Friday, August 17, 2012

Assange or Corzine?

This is a very good, short little article that highlights where our justice system stands these days.  There are two people whose ongoing cases have been widely publicized, and in which the outcomes carry high stakes. One of them is a former politician and head of Goldman Sachs, whose brokerage firm "lost" $1 billion of its customers' money.  The other is a man who runs a website that exposes what some would say is "sensitive" information and intelligence that is held by our nation's governments, and in which others would say that this is information that we have a right to know, as taxpayers and as citizens.

In the one case, there is a diplomatic standoff, and things are escalating to the point where one country may very well invade the embassy of another sovereign state where one of these men are staying.  The other case, after nearly a year of investigation, is about to end with no criminal prosecutions expected.  Care to guess which one is which?  As I hope you guessed, the man who stole up to $200 million of his own clients' money is the one who will not be prosecuted.  He is Jon Corzine, former governor of New Jersey and former head of Goldman Sachs.  The other, of course, is Julian Assange, the founder of Wikileaks.  He is staying at the Ecuadoran embassy in London, and Britain is threatening to raid the embassy to apprehend Assange.  He will then be extradited to Sweden, where he stands trial for a rape charge that sounds at least somewhat suspect.  He will then almost certainly be turned over to the United States, and tried (or held indefinitely without trial) on esponiage charges.

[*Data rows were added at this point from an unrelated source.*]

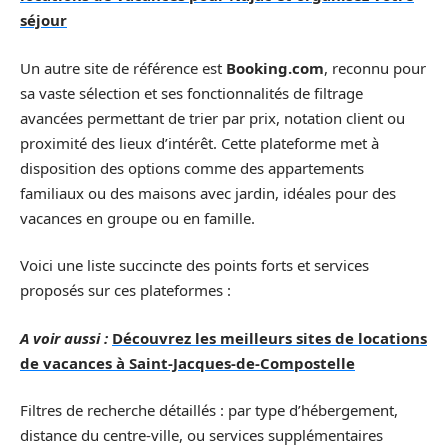
séjour
Un autre site de référence est
Booking.com
, reconnu pour
sa vaste sélection et ses fonctionnalités de filtrage
avancées permettant de trier par prix, notation client ou
proximité des lieux d’intérêt. Cette plateforme met à
disposition des options comme des appartements
familiaux ou des maisons avec jardin, idéales pour des
vacances en groupe ou en famille.
Voici une liste succincte des points forts et services
proposés sur ces plateformes :
A voir aussi :
Découvrez les meilleurs sites de locations
de vacances à Saint-Jacques-de-Compostelle
Filtres de recherche détaillés : par type d’hébergement,
distance du centre-ville, ou services supplémentaires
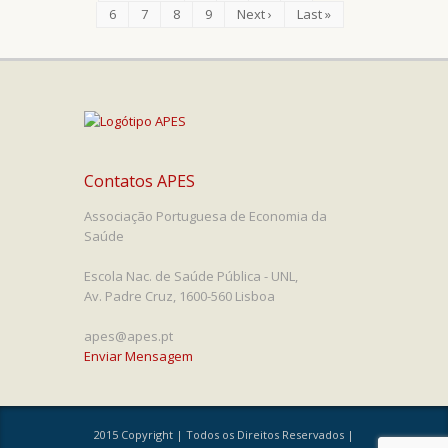
6
7
8
9
Next ›
Last »
Contatos APES
Associação Portuguesa de Economia da
Saúde
Escola Nac. de Saúde Pública - UNL,
Av. Padre Cruz, 1600-560 Lisboa
apes@apes.pt
Enviar Mensagem
2015 Copyright | Todos os Direitos Reservados |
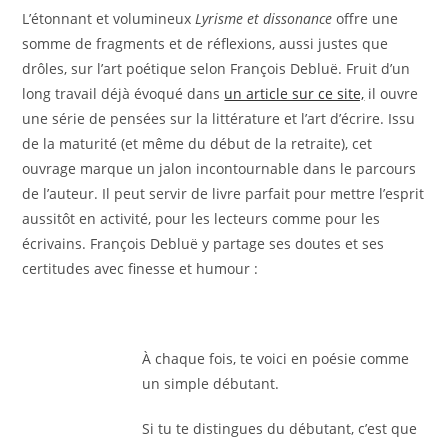
L’étonnant et volumineux
Lyrisme et dissonance
offre une
somme de fragments et de réflexions, aussi justes que
drôles, sur l’art poétique selon François Debluë. Fruit d’un
long travail déjà évoqué dans
un article sur ce site,
il ouvre
une série de pensées sur la littérature et l’art d’écrire. Issu
de la maturité (et même du début de la retraite), cet
ouvrage marque un jalon incontournable dans le parcours
de l’auteur. Il peut servir de livre parfait pour mettre l’esprit
aussitôt en activité, pour les lecteurs comme pour les
écrivains. François Debluë y partage ses doutes et ses
certitudes avec finesse et humour :
À chaque fois, te voici en poésie comme
un simple débutant.
Si tu te distingues du débutant, c’est que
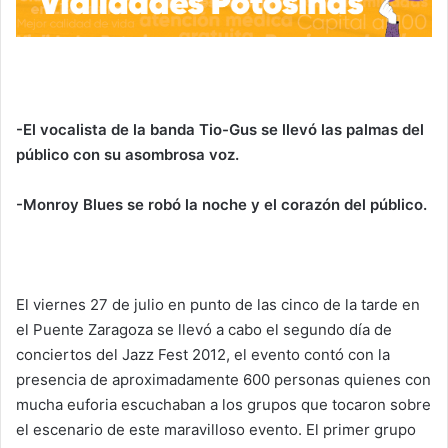
-El vocalista de la banda Tio-Gus se llevó las palmas del
público con su asombrosa voz.
-Monroy Blues se robó la noche y el corazón del público.
El viernes 27 de julio en punto de las cinco de la tarde en
el Puente Zaragoza se llevó a cabo el segundo día de
conciertos del Jazz Fest 2012, el evento contó con la
presencia de aproximadamente 600 personas quienes con
mucha euforia escuchaban a los grupos que tocaron sobre
el escenario de este maravilloso evento. El primer grupo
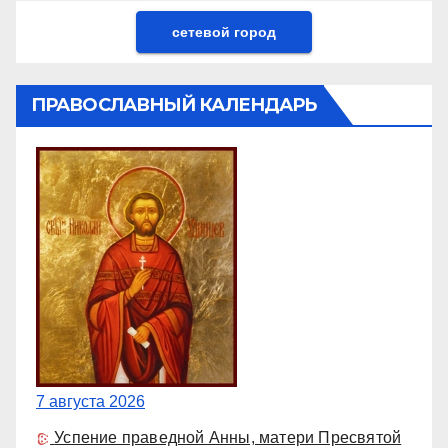
сетевой город
ПРАВОСЛАВНЫЙ КАЛЕНДАРЬ
7 августа 2026
Успение праведной Анны, матери Пресвятой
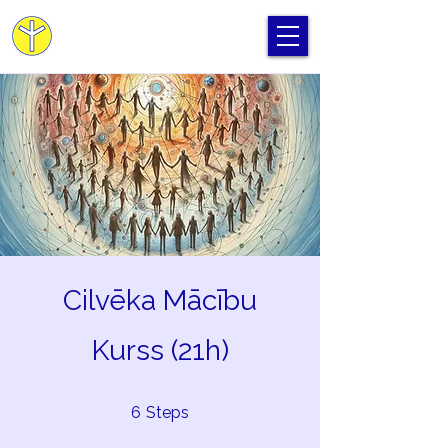
Cilvēka Apziņas Skola
Cilvēka Mācību
Kurss (21h)
6 Steps
6
Steps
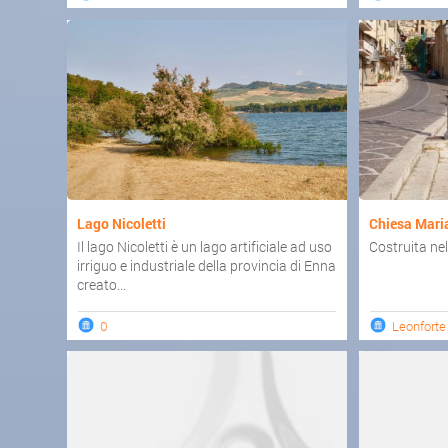
Lago Nicoletti
Chiesa Mari
Il lago Nicoletti è un lago artificiale ad uso
Costruita ne
irriguo e industriale della provincia di Enna
creato...
0
Leonforte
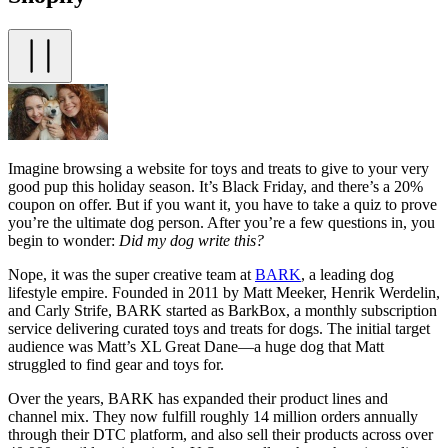
Imagine browsing a website for toys and treats to give to your very
good pup this holiday season. It’s Black Friday, and there’s a 20%
coupon on offer. But if you want it, you have to take a quiz to prove
you’re the ultimate dog person. After you’re a few questions in, you
begin to wonder:
Did my dog write this?
Nope, it was the super creative team at
BARK
, a leading dog
lifestyle empire. Founded in 2011 by Matt Meeker, Henrik Werdelin,
and Carly Strife, BARK started as BarkBox, a monthly subscription
service delivering curated toys and treats for dogs. The initial target
audience was Matt’s XL Great Dane—a huge dog that Matt
struggled to find gear and toys for.
Over the years, BARK has expanded their product lines and
channel mix. They now fulfill roughly 14 million orders annually
through their DTC platform, and also sell their products across over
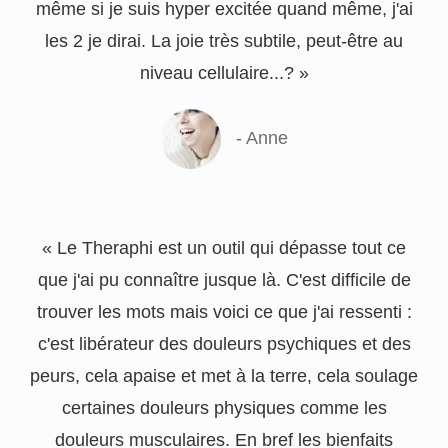
même si je suis hyper excitée quand même, j'ai
les 2 je dirai. La joie très subtile, peut-être au
niveau cellulaire...? »
- Anne
« Le Theraphi est un outil qui dépasse tout ce
que j'ai pu connaître jusque là. C'est difficile de
trouver les mots mais voici ce que j'ai ressenti :
c'est libérateur des douleurs psychiques et des
peurs, cela apaise et met à la terre, cela soulage
certaines douleurs physiques comme les
douleurs musculaires. En bref les bienfaits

To close, I want to relay something that I remember reading in a book by Jesse Ventura, one of my heroes.  In the book, he wrote that any citizen in the United States who pays taxes should be able to ask his or her government any question, and that citizen should have a right to an answer.  Assange is the keeper of the flame for those of us who look to our respective governments and think, "how dare you tell us that we don't have the right to know this or that piece of information?"